"Your children are watching," Arizona State professor Rashad Shabazz told our sister station KNXV. "They're watching. And what you do will plant the seed for what they do or don't do in the future."
Kids are watching.
And things they may have been witnessing lately include the coronavirus pandemic, the recent deaths of George Floyd and Breonna Taylor, and protests coast-to-coast — all heavy events parents must figure out how to appropriately discuss with them.
“My children are brown children," said California middle school principal and parent Joe Truss. "They need to know that the system in the society is racist. That doesn’t mean everyone is racist. That means that there are racist systems and racist beliefs that people hold. And it's our job as people of color, right, or our responsibility, to try to help that as much as we can. And we also have to be prepared to be able to navigate it, survive it, but that's not enough, right? We have to change it, right.”
Truss’ children are young now, but he says he plans on being direct when talking with them about the world they live in. Experts say candor can be a good strategy when talking to kids.
“This is a time for honesty, and really honesty about your own family values and belief systems," said Carolyn Ievers-Landis, licensed clinical psychologist at University Hospitals in Ohio. "And those might even be different within a family or between generations of family members. But I think children should know that people can have different opinions and beliefs. And how can we listen to each other and respect each other rather than dividing each other?”

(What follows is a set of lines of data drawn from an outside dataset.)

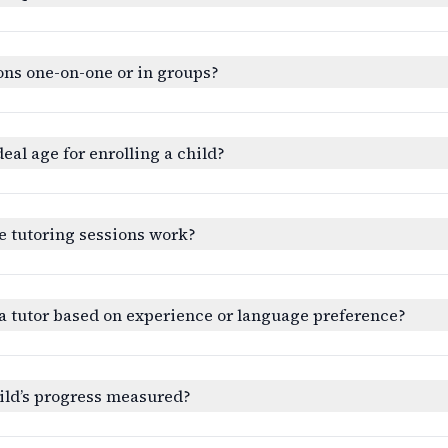
ons one-on-one or in groups?
deal age for enrolling a child?
e tutoring sessions work?
a tutor based on experience or language preference?
ild’s progress measured?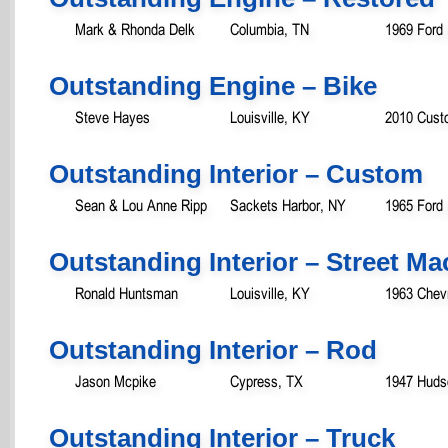
Mark & Rhonda Delk
Columbia, TN
1969 Ford
Outstanding Engine – Bike
Steve Hayes
Louisville, KY
2010 Custo
Outstanding Interior – Custom
Sean & Lou Anne Ripp
Sackets Harbor, NY
1965 Ford
Outstanding Interior – Street M
Ronald Huntsman
Louisville, KY
1963 Chevr
Outstanding Interior – Rod
Jason Mcpike
Cypress, TX
1947 Huds
Outstanding Interior – Truck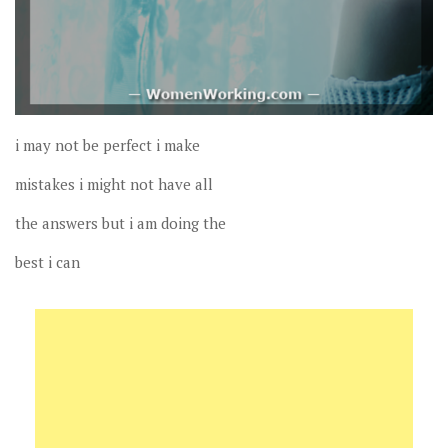
i may not be perfect i make
mistakes i might not have all
the answers but i am doing the
best i can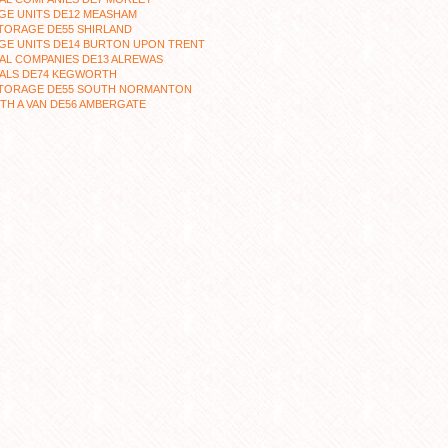
GE UNITS DE12 MEASHAM
TORAGE DE55 SHIRLAND
GE UNITS DE14 BURTON UPON TRENT
AL COMPANIES DE13 ALREWAS
ALS DE74 KEGWORTH
STORAGE DE55 SOUTH NORMANTON
TH A VAN DE56 AMBERGATE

A 2017 report found that 48% of kids surveyed said following the news is important to them, though 63% said it makes them feel sad or angry.

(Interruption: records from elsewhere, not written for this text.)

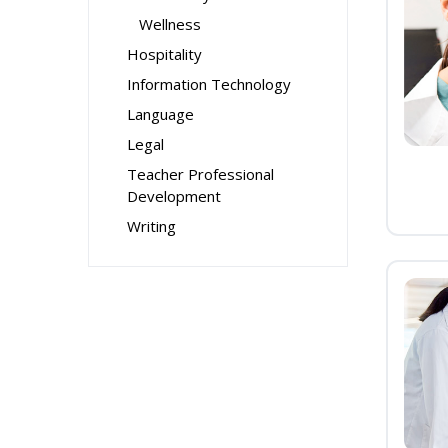
Wellness
Hospitality
Information Technology
Language
Legal
Teacher Professional
Development
Writing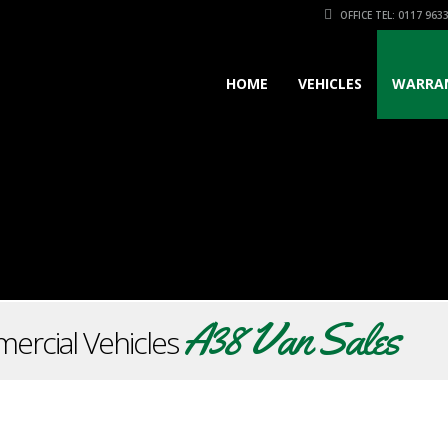
OFFICE TEL: 0117 963
HOME
VEHICLES
WARRA
A38 Van Sales
ercial Vehicles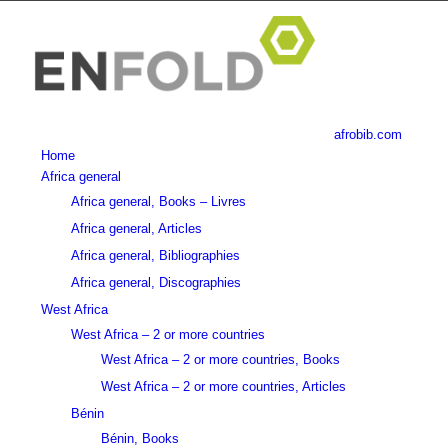
afrobib.com
Home
Africa general
Africa general, Books – Livres
Africa general, Articles
Africa general, Bibliographies
Africa general, Discographies
West Africa
West Africa – 2 or more countries
West Africa – 2 or more countries, Books
West Africa – 2 or more countries, Articles
Bénin
Bénin, Books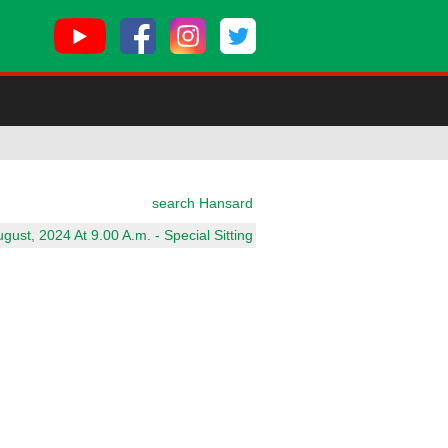
search Hansard
ust, 2024 At 9.00 A.m. - Special Sitting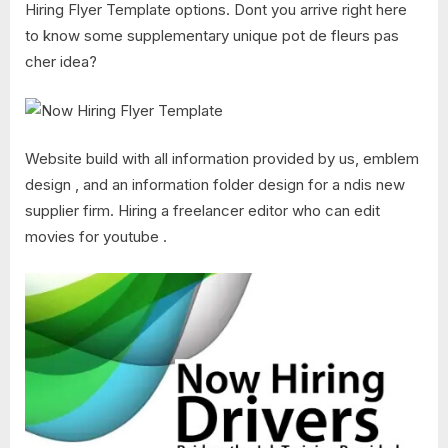
Hiring Flyer Template options. Dont you arrive right here
to know some supplementary unique pot de fleurs pas
cher idea?
Website build with all information provided by us, emblem
design , and an information folder design for a ndis new
supplier firm. Hiring a freelancer editor who can edit
movies for youtube .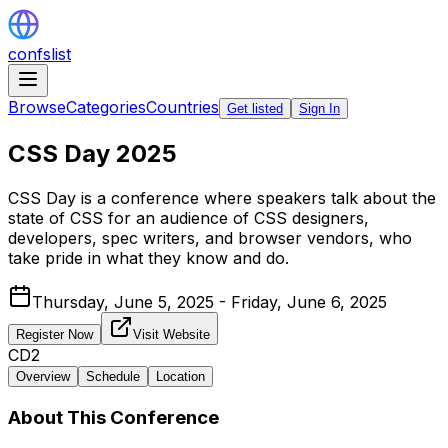
confslist
Browse
Categories
Countries
Get listed
Sign In
CSS Day 2025
CSS Day is a conference where speakers talk about the
state of CSS for an audience of CSS designers,
developers, spec writers, and browser vendors, who
take pride in what they know and do.
Thursday, June 5, 2025 - Friday, June 6, 2025
Register Now
Visit Website
CD2
Overview
Schedule
Location
About This Conference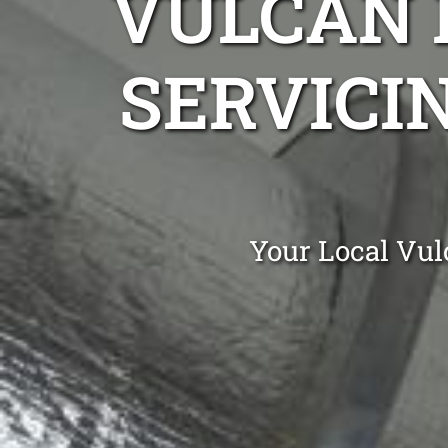
VULCAN 
SERVICIN
Your Local Vul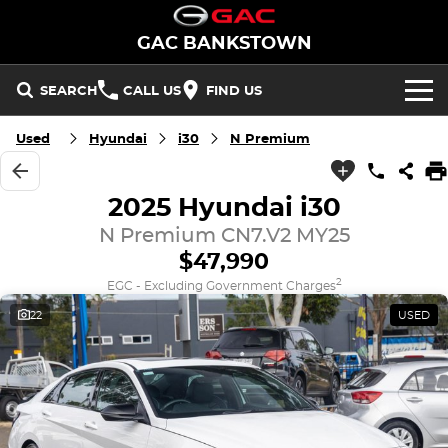
GAC BANKSTOWN
SEARCH
CALL US
FIND US
Used
Hyundai
i30
N Premium
NEW VEHICLES
All/Feature
STOCK
2025 Hyundai i30
Aion UT
Aion V
New Cars
N Premium CN7.V2 MY25
OFFERS
$47,990
M8 PHEV
EMZOOM
Demo Cars
National Offers
SERVICE
2
EGC - Excluding Government Charges
BEV
22
USED
PARTS
Used Cars
Local Offers
Aion UT
Aion V
FLEET
PHEV
FINANCE
M8 PHEV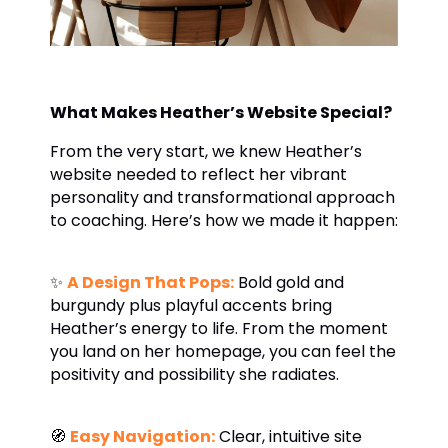
What Makes Heather’s Website Special?
From the very start, we knew Heather’s
website needed to reflect her vibrant
personality and transformational approach
to coaching. Here’s how we made it happen:
✨
A Design That Pops:
Bold gold and
burgundy plus playful accents bring
Heather’s energy to life. From the moment
you land on her homepage, you can feel the
positivity and possibility she radiates.
🧭
Easy Navigation:
Clear, intuitive site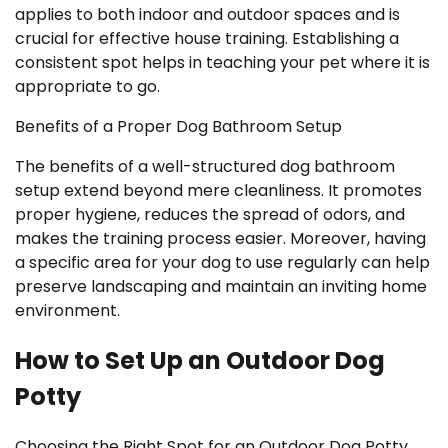
applies to both indoor and outdoor spaces and is
crucial for effective house training. Establishing a
consistent spot helps in teaching your pet where it is
appropriate to go.
Benefits of a Proper Dog Bathroom Setup
The benefits of a well-structured dog bathroom
setup extend beyond mere cleanliness. It promotes
proper hygiene, reduces the spread of odors, and
makes the training process easier. Moreover, having
a specific area for your dog to use regularly can help
preserve landscaping and maintain an inviting home
environment.
How to Set Up an Outdoor Dog
Potty
Choosing the Right Spot for an Outdoor Dog Potty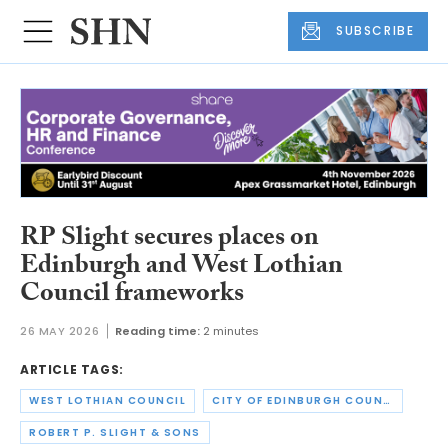
SUBSCRIBE
RP Slight secures places on
Edinburgh and West Lothian
Council frameworks
26 MAY 2026
Reading time:
2 minutes
ARTICLE TAGS:
WEST LOTHIAN COUNCIL
CITY OF EDINBURGH COUNCIL
ROBERT P. SLIGHT & SONS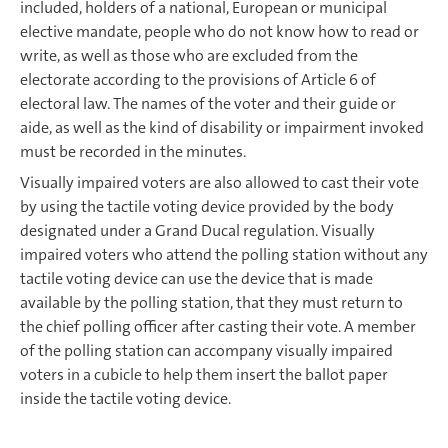
included, holders of a national, European or municipal
elective mandate, people who do not know how to read or
write, as well as those who are excluded from the
electorate according to the provisions of Article 6 of
electoral law. The names of the voter and their guide or
aide, as well as the kind of disability or impairment invoked
must be recorded in the minutes.
Visually impaired voters are also allowed to cast their vote
by using the tactile voting device provided by the body
designated under a Grand Ducal regulation. Visually
impaired voters who attend the polling station without any
tactile voting device can use the device that is made
available by the polling station, that they must return to
the chief polling officer after casting their vote. A member
of the polling station can accompany visually impaired
voters in a cubicle to help them insert the ballot paper
inside the tactile voting device.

And it’s OK for parents to admit they’re still processing thoughts and feelings, too.
“Just the main thing is to reassure them that we are adults, we're figuring this out," said Ievers-Landis. "We will keep you safe. That is our job.”
But teenagers, tweens and young children all react to traumatic events differently. Children may throw temper tantrums or be clingy with parents, while older kids may experience anxiety or sadness, according to the American Academy of Pediatrics.

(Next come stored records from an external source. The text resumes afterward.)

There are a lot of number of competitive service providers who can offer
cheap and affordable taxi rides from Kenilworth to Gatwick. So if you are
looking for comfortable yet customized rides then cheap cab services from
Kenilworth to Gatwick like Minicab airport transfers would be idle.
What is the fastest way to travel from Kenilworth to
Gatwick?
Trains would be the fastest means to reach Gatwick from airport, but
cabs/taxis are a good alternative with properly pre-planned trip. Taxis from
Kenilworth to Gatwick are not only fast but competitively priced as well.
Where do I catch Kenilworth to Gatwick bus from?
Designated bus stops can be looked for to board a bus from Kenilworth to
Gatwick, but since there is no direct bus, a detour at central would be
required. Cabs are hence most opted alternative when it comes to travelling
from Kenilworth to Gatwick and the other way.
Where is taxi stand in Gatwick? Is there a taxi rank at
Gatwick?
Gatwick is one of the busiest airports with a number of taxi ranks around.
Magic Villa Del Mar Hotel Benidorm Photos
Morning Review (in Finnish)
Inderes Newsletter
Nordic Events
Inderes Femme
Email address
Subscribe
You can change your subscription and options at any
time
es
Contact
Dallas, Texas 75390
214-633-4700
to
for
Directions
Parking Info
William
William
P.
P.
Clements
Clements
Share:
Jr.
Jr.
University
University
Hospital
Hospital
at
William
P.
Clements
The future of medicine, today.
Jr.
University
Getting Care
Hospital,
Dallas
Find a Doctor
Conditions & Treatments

And older kids may be spending more time on social media. A 2019 report found teens spent more than seven hours a day looking at a screen — something that parents may want to be aware of right now.
“One has to negotiate that very carefully, so that as they try to protect young people from some of the things that they see on social media, they also don't eliminate the sources of normal peer interaction and support that they need during this time when they're not going to school, not going to sports, not going to social clubs," said Dr. Maria Eva Trent, adolescent medicine fellowship program director at John Hopkins University. "So it's tricky to navigate.”